Now the last time I checked, China had decided to base its growth on manufacturing for the global market and in particular for the U.S. market, where you now send 40 percent of your exports — 40 percent! — and where you just racked up a $100 billion trade surplus. One more 9/11 and your growth strategy will be in real trouble (unless you plan on only exporting duct tape), which means the Chinese leadership will be in real trouble."

That makes sense to me, but I can't help but feel that China would align themselves with France instead of the U.N. or the U.S. France is screwing themselves and I think China would do the same thing just to stick it to the U.S. So maybe it's not such a bad thing that China feels that "they don't have a dog in this fight."

I have been too sick the past few days to do much reading. I have been on a mostly NyQuil diet which, for anyone who has never used it, is the greatest cold medicine ever mostly because it allows you to sleep right through the sickness. I don't know what I would do without it.

I woke up this morning to call into work, but I found out that the ice storm (?) had created a situation where I didn't actually have to call in. I was thankful, but if I was well enough I would have gone to work.

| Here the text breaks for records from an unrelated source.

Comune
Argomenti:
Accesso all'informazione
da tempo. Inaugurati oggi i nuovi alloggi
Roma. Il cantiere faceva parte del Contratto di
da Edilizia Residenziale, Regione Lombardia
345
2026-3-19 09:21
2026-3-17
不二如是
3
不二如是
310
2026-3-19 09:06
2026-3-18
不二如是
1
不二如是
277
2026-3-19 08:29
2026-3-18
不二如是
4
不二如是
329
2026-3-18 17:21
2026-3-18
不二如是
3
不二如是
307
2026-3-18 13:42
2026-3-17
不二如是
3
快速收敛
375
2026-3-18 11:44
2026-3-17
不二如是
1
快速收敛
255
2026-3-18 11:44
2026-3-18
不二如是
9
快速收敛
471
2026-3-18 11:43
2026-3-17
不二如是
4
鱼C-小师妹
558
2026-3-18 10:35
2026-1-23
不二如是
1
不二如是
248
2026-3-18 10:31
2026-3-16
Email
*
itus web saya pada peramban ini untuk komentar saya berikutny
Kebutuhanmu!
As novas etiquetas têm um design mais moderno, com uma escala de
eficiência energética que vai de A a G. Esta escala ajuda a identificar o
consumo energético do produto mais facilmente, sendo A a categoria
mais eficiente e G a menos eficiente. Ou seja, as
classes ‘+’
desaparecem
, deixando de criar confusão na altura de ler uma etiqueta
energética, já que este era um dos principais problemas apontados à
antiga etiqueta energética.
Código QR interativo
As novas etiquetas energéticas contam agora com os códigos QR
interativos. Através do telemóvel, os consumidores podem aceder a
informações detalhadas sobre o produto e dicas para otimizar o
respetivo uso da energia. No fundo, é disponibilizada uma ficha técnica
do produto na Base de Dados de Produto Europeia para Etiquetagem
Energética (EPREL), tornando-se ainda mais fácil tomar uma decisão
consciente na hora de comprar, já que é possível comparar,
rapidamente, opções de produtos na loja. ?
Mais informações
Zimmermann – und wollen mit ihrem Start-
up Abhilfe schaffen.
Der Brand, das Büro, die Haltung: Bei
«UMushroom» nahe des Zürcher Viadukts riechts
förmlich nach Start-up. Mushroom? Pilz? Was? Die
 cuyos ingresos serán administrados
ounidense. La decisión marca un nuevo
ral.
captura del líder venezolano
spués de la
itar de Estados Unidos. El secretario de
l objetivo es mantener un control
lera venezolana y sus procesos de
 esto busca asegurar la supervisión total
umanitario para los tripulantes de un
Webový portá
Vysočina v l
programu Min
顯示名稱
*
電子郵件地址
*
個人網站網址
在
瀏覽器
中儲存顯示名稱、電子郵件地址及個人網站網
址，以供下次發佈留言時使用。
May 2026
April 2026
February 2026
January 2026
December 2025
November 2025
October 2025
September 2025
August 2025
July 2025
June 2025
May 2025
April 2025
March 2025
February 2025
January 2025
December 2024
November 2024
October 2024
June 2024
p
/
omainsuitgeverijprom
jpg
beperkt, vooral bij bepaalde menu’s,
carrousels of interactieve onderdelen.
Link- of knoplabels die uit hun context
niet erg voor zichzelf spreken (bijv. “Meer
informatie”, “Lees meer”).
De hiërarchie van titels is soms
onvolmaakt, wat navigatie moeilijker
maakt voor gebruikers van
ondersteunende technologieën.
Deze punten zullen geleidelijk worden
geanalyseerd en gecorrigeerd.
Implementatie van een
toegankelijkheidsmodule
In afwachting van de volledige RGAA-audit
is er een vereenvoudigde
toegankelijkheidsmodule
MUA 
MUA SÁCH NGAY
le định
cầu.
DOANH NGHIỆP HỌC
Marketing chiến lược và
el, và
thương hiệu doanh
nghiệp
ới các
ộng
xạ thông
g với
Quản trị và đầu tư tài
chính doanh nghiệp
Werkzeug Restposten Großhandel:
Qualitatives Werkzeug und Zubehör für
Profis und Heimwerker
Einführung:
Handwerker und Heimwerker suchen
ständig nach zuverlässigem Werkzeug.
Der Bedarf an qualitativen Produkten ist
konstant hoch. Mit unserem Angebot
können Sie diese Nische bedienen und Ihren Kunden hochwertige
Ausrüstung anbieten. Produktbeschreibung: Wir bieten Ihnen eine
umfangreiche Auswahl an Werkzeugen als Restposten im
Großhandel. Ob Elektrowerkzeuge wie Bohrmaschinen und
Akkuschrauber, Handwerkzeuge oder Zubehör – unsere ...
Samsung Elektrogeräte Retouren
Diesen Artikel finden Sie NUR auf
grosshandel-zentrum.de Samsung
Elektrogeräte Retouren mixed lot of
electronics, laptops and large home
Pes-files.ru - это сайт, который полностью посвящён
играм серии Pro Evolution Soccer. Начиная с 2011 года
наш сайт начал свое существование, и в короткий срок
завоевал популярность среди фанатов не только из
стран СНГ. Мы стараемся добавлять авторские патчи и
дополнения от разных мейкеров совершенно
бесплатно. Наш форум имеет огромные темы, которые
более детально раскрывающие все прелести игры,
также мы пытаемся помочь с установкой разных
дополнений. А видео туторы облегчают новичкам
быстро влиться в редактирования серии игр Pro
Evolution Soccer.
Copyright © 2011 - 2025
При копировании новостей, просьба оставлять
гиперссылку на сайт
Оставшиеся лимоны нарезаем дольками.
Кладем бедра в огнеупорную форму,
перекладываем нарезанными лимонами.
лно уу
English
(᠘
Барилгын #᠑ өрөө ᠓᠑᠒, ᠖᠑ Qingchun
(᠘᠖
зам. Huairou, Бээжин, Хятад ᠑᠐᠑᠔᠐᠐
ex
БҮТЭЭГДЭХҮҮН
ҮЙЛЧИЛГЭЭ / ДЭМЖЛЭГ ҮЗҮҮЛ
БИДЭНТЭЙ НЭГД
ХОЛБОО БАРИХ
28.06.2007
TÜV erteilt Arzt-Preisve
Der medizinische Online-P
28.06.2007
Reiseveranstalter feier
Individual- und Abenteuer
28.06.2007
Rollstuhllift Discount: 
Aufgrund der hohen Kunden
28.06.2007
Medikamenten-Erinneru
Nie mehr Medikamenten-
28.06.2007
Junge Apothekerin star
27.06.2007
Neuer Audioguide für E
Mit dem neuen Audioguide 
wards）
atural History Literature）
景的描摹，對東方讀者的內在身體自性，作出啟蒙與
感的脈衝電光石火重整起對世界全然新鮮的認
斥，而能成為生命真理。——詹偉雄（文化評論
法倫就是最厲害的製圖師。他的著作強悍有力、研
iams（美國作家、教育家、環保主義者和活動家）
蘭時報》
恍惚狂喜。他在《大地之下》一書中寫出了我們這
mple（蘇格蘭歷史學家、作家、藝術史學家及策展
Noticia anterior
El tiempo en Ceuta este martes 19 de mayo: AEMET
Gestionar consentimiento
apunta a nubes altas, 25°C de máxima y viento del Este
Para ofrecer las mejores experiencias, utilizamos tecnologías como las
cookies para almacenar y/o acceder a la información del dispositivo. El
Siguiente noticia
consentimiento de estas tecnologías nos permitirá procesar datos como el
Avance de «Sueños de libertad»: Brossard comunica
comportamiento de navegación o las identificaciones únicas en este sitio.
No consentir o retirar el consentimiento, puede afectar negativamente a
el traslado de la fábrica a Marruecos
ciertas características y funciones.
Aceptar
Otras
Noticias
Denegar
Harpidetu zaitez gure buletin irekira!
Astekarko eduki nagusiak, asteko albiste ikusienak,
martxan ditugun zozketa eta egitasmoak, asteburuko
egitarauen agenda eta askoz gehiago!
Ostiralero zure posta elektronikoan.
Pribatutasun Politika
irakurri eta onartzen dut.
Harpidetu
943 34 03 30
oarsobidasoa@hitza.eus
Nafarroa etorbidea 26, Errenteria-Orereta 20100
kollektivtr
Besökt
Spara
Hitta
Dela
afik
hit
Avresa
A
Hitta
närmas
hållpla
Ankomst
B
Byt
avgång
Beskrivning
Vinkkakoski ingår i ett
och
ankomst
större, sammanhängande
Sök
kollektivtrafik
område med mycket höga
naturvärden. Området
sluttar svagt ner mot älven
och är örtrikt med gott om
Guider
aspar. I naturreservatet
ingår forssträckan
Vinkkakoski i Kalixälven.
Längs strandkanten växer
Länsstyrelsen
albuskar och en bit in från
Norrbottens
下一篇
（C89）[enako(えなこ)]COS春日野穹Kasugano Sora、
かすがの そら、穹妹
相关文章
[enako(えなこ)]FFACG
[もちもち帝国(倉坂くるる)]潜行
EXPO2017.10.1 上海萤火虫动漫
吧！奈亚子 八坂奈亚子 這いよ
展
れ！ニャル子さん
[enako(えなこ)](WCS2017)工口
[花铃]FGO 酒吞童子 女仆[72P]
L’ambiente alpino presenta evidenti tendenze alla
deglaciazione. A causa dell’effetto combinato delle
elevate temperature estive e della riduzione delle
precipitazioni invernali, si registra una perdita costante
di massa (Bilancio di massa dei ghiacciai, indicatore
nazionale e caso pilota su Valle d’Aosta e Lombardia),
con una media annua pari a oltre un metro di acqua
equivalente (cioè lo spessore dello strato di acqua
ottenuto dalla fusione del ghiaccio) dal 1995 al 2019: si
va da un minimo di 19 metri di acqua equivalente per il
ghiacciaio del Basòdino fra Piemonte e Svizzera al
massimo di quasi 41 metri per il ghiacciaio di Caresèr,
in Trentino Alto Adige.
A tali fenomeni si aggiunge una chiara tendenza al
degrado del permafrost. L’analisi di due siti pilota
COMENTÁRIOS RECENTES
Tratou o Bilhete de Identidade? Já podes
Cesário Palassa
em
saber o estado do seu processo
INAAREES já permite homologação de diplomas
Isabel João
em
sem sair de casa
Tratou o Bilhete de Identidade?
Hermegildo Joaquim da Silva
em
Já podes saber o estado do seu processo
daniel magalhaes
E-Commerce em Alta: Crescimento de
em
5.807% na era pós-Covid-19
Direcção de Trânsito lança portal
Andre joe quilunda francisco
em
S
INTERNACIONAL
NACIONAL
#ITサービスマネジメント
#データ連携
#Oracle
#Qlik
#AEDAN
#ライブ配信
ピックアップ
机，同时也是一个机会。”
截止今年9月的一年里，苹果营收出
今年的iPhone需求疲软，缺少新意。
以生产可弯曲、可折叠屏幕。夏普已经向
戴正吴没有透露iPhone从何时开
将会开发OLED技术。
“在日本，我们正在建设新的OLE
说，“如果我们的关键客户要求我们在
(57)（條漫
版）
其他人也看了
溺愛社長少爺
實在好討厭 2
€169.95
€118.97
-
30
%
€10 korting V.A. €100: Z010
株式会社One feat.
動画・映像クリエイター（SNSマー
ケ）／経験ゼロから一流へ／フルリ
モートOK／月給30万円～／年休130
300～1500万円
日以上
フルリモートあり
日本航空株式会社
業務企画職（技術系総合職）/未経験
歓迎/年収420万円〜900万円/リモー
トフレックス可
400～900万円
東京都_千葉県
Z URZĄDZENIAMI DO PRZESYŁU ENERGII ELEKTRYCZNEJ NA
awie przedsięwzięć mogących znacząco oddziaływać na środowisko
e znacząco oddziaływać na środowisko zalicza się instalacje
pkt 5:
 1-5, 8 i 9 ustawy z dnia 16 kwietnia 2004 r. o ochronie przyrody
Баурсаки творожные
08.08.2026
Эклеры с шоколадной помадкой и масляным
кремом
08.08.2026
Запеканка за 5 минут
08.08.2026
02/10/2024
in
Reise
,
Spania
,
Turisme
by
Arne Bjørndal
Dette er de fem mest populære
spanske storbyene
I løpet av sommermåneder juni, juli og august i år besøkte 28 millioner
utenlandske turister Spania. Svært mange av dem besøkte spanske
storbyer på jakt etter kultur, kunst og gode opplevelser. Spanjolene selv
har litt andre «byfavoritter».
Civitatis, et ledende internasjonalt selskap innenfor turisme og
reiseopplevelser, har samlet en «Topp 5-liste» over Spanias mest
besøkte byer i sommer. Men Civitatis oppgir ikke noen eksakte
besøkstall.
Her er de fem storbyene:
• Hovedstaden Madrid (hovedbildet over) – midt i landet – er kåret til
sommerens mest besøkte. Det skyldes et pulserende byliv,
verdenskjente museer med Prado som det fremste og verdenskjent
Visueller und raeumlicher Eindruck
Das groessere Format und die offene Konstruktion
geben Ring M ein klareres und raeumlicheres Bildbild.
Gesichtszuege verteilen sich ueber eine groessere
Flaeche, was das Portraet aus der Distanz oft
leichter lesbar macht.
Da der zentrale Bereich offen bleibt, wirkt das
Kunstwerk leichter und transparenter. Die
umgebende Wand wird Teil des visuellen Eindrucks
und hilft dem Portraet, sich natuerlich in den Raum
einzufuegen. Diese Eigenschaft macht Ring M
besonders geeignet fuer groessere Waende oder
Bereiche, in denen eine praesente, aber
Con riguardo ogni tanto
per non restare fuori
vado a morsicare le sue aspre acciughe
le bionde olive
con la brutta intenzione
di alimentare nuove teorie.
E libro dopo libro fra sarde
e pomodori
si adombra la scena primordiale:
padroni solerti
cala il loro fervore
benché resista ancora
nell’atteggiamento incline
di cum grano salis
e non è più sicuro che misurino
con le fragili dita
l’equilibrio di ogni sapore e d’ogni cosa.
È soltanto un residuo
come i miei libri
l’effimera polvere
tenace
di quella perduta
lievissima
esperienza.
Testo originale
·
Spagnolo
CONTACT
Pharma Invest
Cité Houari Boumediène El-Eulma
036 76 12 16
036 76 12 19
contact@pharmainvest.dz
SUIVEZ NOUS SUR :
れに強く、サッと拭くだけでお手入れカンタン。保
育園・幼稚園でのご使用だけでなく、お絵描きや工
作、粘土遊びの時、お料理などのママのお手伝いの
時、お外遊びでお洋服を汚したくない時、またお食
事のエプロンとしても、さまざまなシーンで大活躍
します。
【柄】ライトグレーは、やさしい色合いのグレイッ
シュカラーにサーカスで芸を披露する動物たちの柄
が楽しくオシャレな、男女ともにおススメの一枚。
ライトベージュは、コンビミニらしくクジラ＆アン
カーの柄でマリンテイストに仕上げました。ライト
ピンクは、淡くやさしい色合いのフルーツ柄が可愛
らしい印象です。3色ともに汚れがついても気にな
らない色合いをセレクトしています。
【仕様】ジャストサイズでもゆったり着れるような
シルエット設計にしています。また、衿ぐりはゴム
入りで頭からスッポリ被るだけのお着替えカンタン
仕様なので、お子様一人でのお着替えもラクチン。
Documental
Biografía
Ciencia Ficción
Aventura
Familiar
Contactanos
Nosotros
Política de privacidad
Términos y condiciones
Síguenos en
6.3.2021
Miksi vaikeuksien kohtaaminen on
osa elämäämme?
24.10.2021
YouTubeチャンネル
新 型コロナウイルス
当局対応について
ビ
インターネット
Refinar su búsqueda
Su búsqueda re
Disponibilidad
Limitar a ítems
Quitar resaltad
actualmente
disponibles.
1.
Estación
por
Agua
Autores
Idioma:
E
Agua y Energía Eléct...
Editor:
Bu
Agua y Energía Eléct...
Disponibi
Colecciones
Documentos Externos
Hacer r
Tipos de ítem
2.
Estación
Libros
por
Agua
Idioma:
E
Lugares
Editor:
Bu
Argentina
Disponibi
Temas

I feel the medicine kicking in again so I am thinking I will go back to bed shortly to sleep for a few more hours. But first I want to do some reading and perhaps post something besides this.

Sunday, February 16, 2003

Tony Blair is a great leader. Blair doesn't enjoy the same support for war against Iraq that President Bush has yet he continues to stongly support disarming Iraq. Blair's position flies directly in the face of public opinion in the U.K. even though that may be changing.

History will favorably compare Tony Blair with the likes of Winston Churchill and Margaret Thatcher because of his foreign policy.

Via Instapundit. Here's yet another link (scroll down to "Post-U.N. Sanctions Development Plans") that details the flurry of contracts the Iraqi's have signed with France, Russia, and China in the past few weeks and months:

"As of October 2002, Iraq reportedly had signed several multi-billion dollar deals with foreign oil companies mainly from China, France, and Russia. Deutsche Bank estimates $38 billion total on new fields -- "greenfield" development -- with potential production capacity of 4.7 million bbl/d if all the deals come to fruition (which Deutsche Bank believes is highly unlikely). Iraq reportedly has become increasingly frustrated at the failure of these companies actually to begin work on the ground, and has threatened to no longer sign deals unless firms agreed to do so without delay. Iraqi upstream oil contracts generally require that companies start work immediately, but U.N. sanctions overwhelmingly have dissuaded companies from doing so. Following the lifting of U.N. sanctions, Iraq hopes to increase its oil production capacity to over 6 million bbl/d or higher.

In recent weeks and months, Iraq reportedly has signed a flurry of deals with companies from Italy (Eni), Spain (Repsol YPF), Russia (Tatneft), France (TotalFinaElf), China, India, Turkey, and others. According to a report in The Economist, Iraq has signed over 30 deals with various oil companies, offering generous rates of return ("on the order of 20%") as part of its "Development and Production Contract" (DPC) model. Iraq introduced the DPC in 2000 to replace the previous "Production Sharing Contract" (PSC) arrangement."

France, Russia, and China are motivated to defend Saddam by the promise of lucrative post-sanction oil and weapons contracts.